Collaboration policy and Honor Code
Some of the data we will use in this course is unpublished, generously given to us by researchers both from Caltech and from other institutions. They have given us their data in good faith that it will be used only in this class. It is therefore imperative that you do not disseminate these data sets anywhere outside of this class.
Since the homework is done in assigned teams, you obviously should collaborate heavily with the other members of your team. You are free to discuss the homework with other teams, including via Piazza, but the work you submit must be the work of your own team.
You may not consult solutions of homework problems from previous editions of this course.
You are free to consult references, literature, websites, blogs, etc., outside of the materials presented in class (the obvious exceptions being last year's homework solutions). In fact, you are encouraged to do so. If you do, you must properly cite the sources in your homework. Be warned: doing homework by Google fishing will not work! The problems are too open ended and the techniques are too varied.
Excused absences/extensions
Under certain circumstances, missed lab or lecture sessions will be excused and extensions given on the homework without costing grace days.
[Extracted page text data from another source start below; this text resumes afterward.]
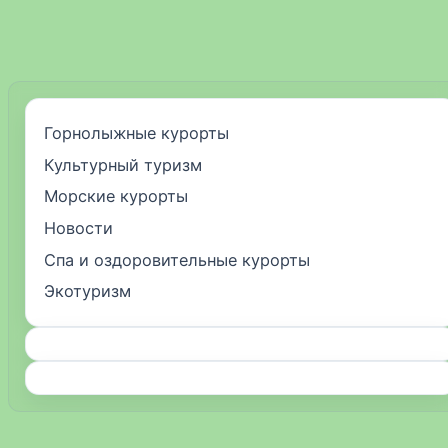
Горнолыжные курорты
Культурный туризм
Морские курорты
Новости
Спа и оздоровительные курорты
Экотуризм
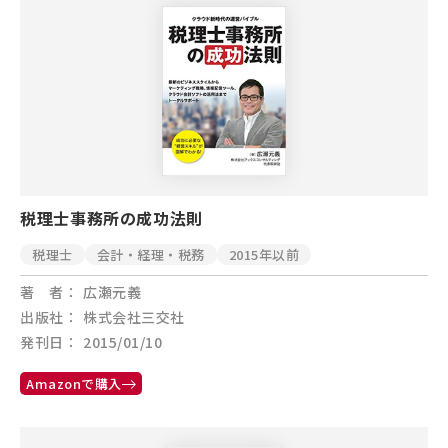
税理士事務所の成功法則
税理士
会計・経理・税務
2015年以前
著 者
広瀬元義
出版社
株式会社三交社
発刊日
2015/01/10
Amazonで購入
The reasons for the excuses or extensions must be compelling, such as health or family issues. They must be requested from the course instructor.
Course communications
You are free to contact the course staff at any time, but we encourage you to use the class Piazza page for questions course topics and homework. Most of our mass communication with you will be through Piazza, so be sure to set your Piazza account to give you email alerts if necessary.